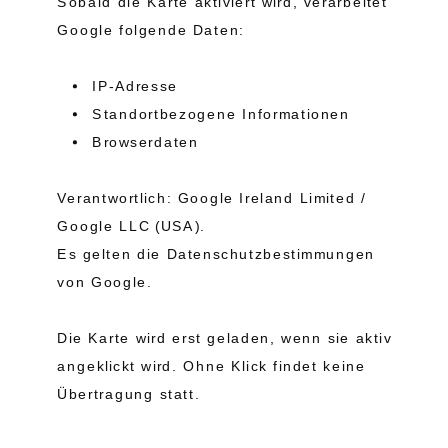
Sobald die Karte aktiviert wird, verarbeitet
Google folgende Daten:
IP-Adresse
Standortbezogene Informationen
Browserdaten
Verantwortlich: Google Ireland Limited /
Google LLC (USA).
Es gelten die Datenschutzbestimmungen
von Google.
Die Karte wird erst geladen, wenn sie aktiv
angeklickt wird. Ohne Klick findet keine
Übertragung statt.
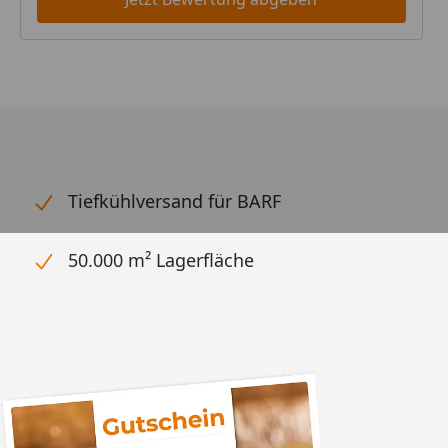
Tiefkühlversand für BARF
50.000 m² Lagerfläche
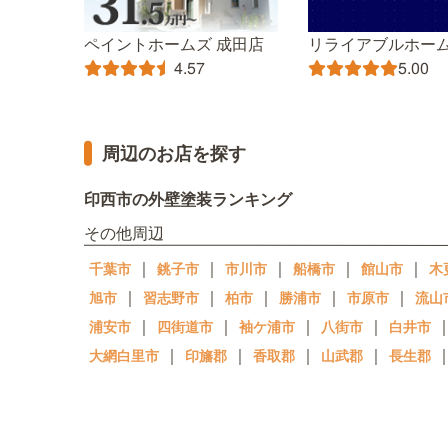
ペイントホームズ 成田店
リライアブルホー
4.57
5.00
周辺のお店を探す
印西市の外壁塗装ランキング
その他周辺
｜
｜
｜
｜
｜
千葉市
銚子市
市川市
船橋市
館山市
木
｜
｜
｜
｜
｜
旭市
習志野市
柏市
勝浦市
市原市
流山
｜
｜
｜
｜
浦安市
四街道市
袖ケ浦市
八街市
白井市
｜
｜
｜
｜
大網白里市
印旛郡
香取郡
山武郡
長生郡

● Required action
Of the lines above, copy each one that contains the word "wird".

● Output for this exercise
Sobald die Karte aktiviert wird, verarbeitet
Die Karte wird erst geladen, wenn sie aktiv
angeklickt wird. Ohne Klick findet keine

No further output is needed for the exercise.